Mr Hunter had been angelic about my Nativity Play- the more so because recently he had been away on a Drama Course. This course said that old-fashioned, rehearsed plays were right out for young children. Drama, said this course, had to ‘Come Spontaneously From Within’. Whereas my play was the old-fashioned kind with the Angel Gabriel in golden wings and Shepherds with tea-towels on their heads and the Virgin Mary (if only they cured her nits in time) singing ‘Little Jesus Sweetly Sleep’. And since I and my class had eaten, slept and dreamed the Nativity Play for the past fortnight and were covered in sticking plaster from fixing crowns and stars and golden trumpets, and had to wade knee-deep through bundles of straw every time we wanted to get to a cupboard, I doubted very much whether it could be classed even remotely as ‘Spontaneous Drama Coming From Within’.

‘There would be certain hazards with a real baby, don’t you think?’ suggested Mr Hunter now.

‘I know, but I don’t think it matters. I mean Jesus was real, wasn’t he, on earth — he did cry , he must have done. I don’t want it all prettied up. I want them to feel—’

But here I broke off because what I wanted my thirty-five awful children to feel about the birth of Christ was something I couldn’t put into words. So I looked at my reflection in Mr Hunter’s horn-rims and wondered whether if I hadn’t been wearing a badge which said ‘I am Superman’s friend’ and a chain of glass beads which Jimmy MacAlpine had almost certainly shop-lifted for me from Woolworths, not to mention a decayed chrysanthemum from Russell Taylor’s Dad’s allotment, I might have found favour in his eyes.

‘What about Mrs Burtt?’ asked Mr Hunter, rubbing his nose, a gesture he performed with unbelievable grace.

It was a good question. Mrs Burtt could generally be relied upon to do a baby every year — but of course this year some interfering person from the Family Planning had been at her.

‘Or Mrs Taylor?’

But as I explained to him, Mrs Taylor too had chosen this year of all years for her sabbatical.

In the end I had to tear myself away from Mr Hunter, the issue unresolved, and go to the staff-room where Miss Crisp, who taught the top class, was busy crunching up a custard cream between her even white teeth and despising me.

In the matter of the all-pervading love at Markham Street, Miss Crisp was quite definitely the exception that proves the rule. She was related to the Butterworths who owned the vast Chemical Works and therefore virtually the town — so that she ‘obliged’ rather than taught. She was neat and composed and never wore badges proclaiming that she was Superman’s Friend or belonged to the Lollipop League.

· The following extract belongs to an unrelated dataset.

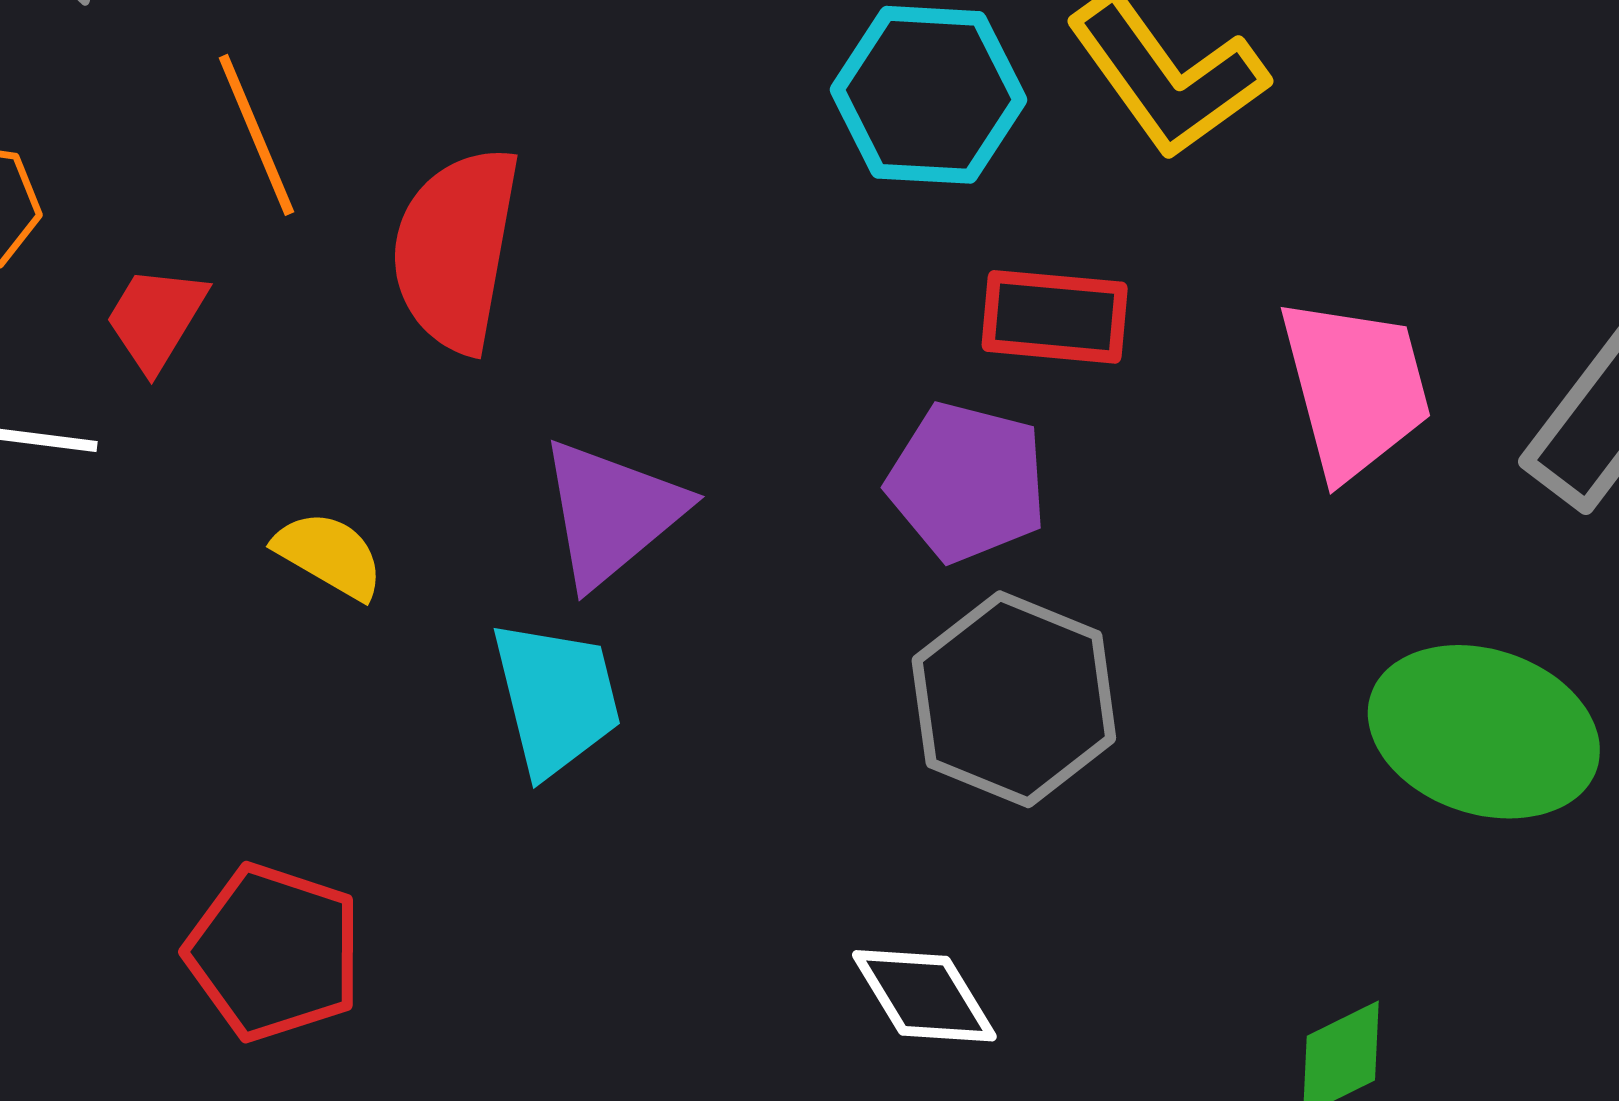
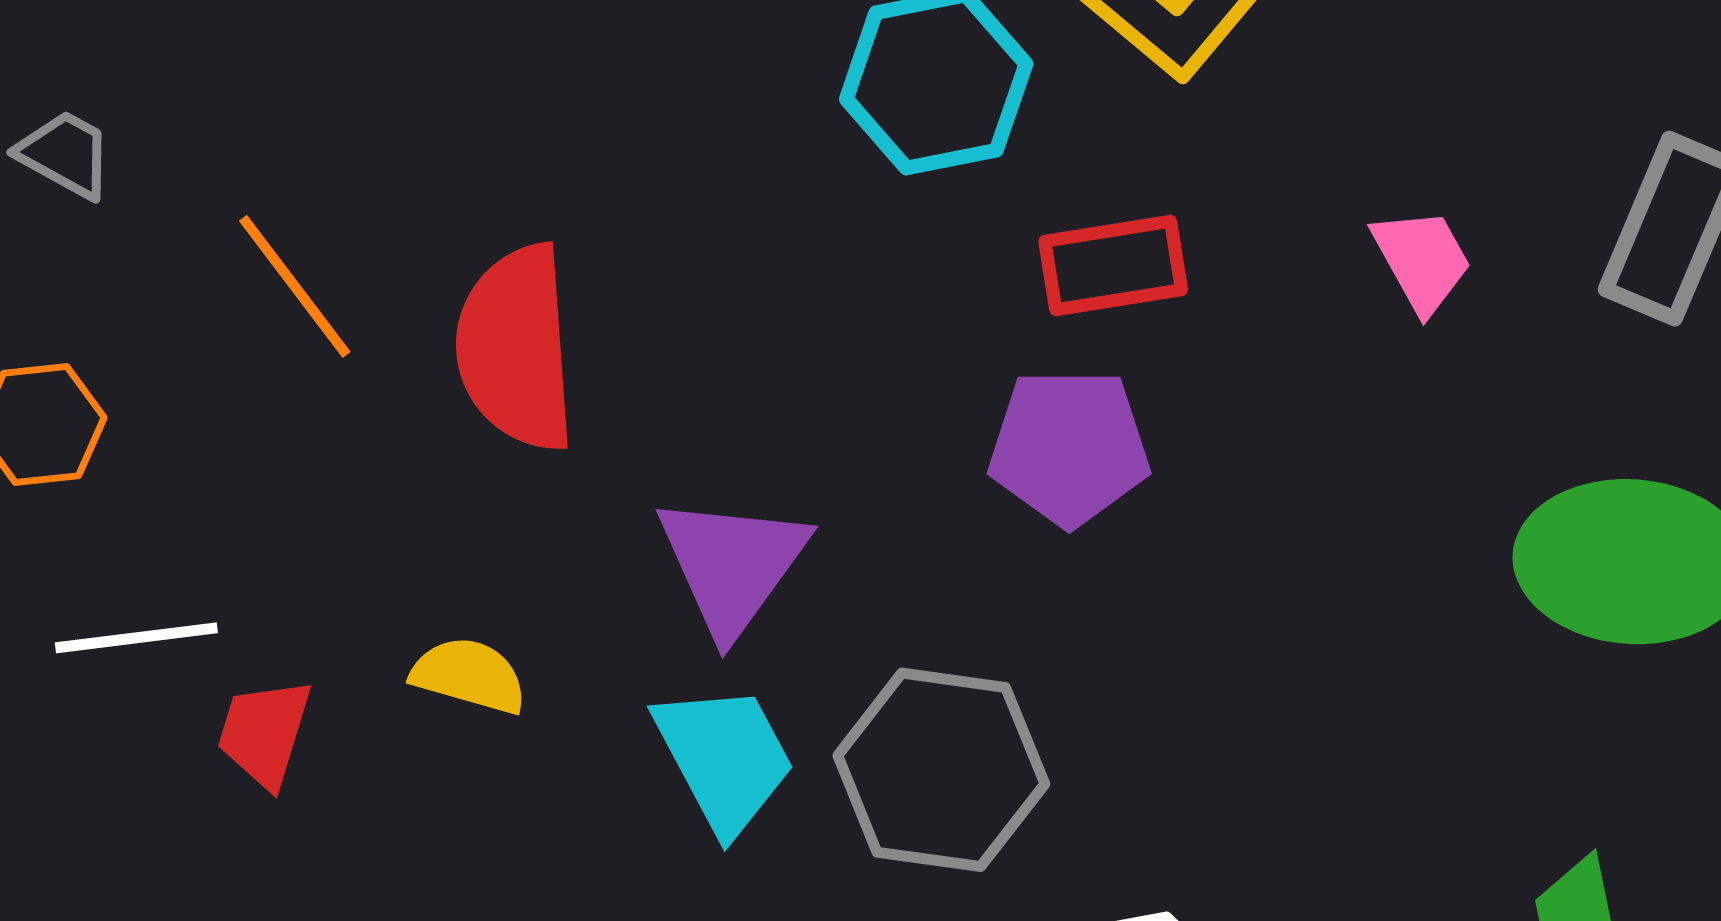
red trapezoid: (156, 318) -> (264, 733), moved
pink trapezoid: (1355, 388) -> (1422, 260), size x0.6
gray hexagon: (1014, 699) -> (941, 770), moved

Her class always seemed to be sitting in orderly rows looking at the blackboard and hamsters never got loose in her Wendy House because she didn’t keep any. What is more, on Friday her Register added up neatly in all directions and when Mr Hunter came to check it she would lean over him complacently, revealing acres of calm and creamy bust.

We worked hard on the Nativity Play all the next week. Lacking the real thing, we had cast the best doll we could find for the baby Jesus, but really it was no good pretending it was a success. There was a static, glassy quality about its pinkly shining face which was the absolute antithesis of the warm radiance the part required. And when Maggie Burtt, still sticky around the head but mercifully restored to me, leant over the manger and said ‘Shut yer bloomin’ mouth,’ instead of ‘Hush, my baby’ I found it hard to chide her as I should.

In the afternoon, walking home to my digs on the other side of the town, quietly saving Mr Hunter from fire or pestilence or flood, I would succumb to sudden and terrible lusts… These lusts were not what you think they were, though I had those too. They were lusts for Jonathan Tobias Butterworth.